Além da violência emocional, é fundamental que a provocação tenha partido da 
própria vítima e seja injusta, o que não significa, necessariamente, antijurídica, mas quer dizer não justificada, 
não permitida, não autorizada por lei, ou, em outros termos, ilícita. 
Ex: Decidiram-se jurados e tribunais pela ocorrência de homicídio privilegiado na 
conduta de réu cuja filha menor fora seduzida e corrompida por seu ex-empregador; do que fora provocado 
e mesmo agredido momentos antes pela vítima. 
O texto legal exige, ainda, que o impulso emocional e o ato dele resultante sigam-
se imediatamente à provocação da vítima, ou seja, tem de haver a imediatidade entre a provocação injusta e 
a conduta do sujeito. 
IV) HOMICÍDIO PRIVILEGIADO-QUALIFICADO
Em regra, PODE-SE ACEITAR A EXISTÊNCIA CONCOMITANTE DE QUALIFICADORAS 
OBJETIVAS COM AS CIRCUNSTÂNCIAS LEGAIS DO PRIVILÉGIO, QUE SÃO DE ORDEM SUBJETIVA (motivo de 
relevante valor e domínio de violenta emoção). 
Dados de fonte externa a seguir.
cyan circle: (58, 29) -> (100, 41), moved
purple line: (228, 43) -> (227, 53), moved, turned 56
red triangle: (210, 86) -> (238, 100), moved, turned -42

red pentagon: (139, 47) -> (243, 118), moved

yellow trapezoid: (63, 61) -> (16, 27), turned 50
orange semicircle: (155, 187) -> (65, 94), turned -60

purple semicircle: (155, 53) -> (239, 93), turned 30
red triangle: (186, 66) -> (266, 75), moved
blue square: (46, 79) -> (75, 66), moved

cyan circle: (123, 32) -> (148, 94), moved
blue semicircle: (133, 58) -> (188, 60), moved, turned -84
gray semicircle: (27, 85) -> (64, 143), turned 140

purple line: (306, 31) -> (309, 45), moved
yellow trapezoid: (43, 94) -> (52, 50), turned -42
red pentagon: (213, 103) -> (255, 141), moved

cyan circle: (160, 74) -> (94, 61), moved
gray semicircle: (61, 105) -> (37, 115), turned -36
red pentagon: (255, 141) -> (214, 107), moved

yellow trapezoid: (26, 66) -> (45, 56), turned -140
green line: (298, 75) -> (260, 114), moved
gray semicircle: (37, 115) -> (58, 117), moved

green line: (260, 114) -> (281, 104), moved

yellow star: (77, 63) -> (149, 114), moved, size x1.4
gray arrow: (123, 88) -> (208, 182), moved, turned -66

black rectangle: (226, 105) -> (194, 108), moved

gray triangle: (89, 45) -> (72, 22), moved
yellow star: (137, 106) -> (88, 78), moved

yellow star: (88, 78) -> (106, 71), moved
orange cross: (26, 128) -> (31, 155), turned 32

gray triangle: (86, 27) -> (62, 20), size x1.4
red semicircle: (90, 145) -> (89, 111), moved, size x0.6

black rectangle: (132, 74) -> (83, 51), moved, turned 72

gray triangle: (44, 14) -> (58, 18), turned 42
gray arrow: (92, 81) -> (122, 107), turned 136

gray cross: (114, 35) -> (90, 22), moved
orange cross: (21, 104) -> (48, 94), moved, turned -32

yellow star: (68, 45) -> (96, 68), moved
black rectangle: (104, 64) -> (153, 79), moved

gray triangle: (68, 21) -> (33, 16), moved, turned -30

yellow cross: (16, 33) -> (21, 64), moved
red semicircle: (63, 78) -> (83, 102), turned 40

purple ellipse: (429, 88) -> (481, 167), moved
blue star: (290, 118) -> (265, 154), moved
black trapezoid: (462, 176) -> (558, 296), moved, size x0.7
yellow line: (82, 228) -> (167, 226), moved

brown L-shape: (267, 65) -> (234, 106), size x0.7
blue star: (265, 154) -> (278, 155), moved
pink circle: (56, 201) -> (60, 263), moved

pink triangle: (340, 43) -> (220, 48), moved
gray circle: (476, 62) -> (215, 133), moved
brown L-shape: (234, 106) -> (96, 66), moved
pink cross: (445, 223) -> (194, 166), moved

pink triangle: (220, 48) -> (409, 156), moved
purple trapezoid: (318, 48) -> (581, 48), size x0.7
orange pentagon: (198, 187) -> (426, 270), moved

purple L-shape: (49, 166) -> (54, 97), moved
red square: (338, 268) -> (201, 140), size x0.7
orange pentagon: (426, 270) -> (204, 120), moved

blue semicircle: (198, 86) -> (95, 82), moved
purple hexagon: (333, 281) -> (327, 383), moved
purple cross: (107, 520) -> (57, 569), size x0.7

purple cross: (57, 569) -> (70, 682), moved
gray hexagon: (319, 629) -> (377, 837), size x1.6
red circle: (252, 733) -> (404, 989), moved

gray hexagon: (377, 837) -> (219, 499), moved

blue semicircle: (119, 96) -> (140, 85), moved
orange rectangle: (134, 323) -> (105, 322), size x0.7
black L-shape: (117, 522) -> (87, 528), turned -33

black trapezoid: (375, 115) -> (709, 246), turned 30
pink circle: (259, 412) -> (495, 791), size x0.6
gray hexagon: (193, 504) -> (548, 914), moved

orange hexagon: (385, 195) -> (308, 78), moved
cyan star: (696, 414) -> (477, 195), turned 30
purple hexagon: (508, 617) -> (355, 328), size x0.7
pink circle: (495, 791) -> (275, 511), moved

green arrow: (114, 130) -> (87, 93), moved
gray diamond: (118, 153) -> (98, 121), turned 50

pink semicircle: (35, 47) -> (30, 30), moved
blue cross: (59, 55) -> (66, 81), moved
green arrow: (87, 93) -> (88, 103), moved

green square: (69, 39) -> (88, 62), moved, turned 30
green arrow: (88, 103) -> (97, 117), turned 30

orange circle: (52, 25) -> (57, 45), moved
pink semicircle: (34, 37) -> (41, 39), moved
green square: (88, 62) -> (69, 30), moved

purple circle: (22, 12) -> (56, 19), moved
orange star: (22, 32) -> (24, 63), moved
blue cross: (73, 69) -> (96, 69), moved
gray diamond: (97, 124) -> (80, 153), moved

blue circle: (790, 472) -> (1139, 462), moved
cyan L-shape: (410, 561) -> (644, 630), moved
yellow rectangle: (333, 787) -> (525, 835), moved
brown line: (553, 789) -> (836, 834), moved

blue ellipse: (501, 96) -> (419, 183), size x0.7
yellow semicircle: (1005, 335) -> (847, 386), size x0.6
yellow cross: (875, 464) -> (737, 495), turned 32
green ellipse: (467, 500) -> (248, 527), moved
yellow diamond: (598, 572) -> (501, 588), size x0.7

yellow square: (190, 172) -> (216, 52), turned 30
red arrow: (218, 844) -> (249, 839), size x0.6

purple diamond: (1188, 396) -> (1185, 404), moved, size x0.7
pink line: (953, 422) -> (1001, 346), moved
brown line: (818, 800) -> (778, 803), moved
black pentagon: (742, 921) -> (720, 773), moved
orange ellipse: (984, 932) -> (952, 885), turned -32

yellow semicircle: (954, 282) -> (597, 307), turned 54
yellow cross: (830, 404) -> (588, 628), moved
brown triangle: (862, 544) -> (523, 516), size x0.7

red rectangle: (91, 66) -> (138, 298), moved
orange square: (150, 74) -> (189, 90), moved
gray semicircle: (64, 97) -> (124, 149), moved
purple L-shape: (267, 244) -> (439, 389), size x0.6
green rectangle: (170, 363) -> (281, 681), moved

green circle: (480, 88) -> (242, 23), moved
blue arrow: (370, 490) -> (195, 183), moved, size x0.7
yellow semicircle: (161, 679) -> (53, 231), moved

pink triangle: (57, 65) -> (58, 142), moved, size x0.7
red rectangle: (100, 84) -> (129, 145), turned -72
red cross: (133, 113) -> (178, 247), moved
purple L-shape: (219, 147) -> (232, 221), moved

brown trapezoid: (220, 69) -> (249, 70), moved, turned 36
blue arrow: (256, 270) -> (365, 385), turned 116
V) HOMICÍDIO QUALIFICADO – Art. 121, § 2º
A) MEDIANTE PAGA OU PROMESSA DE RECOMPENSA, OU POR OUTRO MOTIVO TORPE
B) MOTIVO FÚTIL
C) COM EMPREGO DE VENENO, FOGO, EXPLOSIVO, ASFIXIA, TORTURA OU OUTRO MEIO
INSIDIOSO OU CRUEL, OU DE QUE POSSA RESULTAR PERIGO COMUM
D) À TRAIÇÃO, DE EMBOSCADA, OU MEDIANTE DISSIMULAÇÃO OU OUTRO RECURSO QUE
DIFICULTE OU TORNE IMPOSSÍVEL A DEFESA DO OFENDIDO;
Cuida-se de qualificadora objetiva, pois diz respeito ao modo de execução do crime. 
Neste inciso temos recursos obstativos à defesa do sujeito passivo, que comprometem total ou parcialmente 
o seu potencial defensivo.
E) PARA ASSEGURAR A EXECUÇÃO, A OCULTAÇÃO, A IMPUNIDADE OU VANTAGEM DE OUTRO
CRIME:
Constituem qualificadoras subjetivas, na medida em que dizem respeito aos motivos 
determinantes do crime.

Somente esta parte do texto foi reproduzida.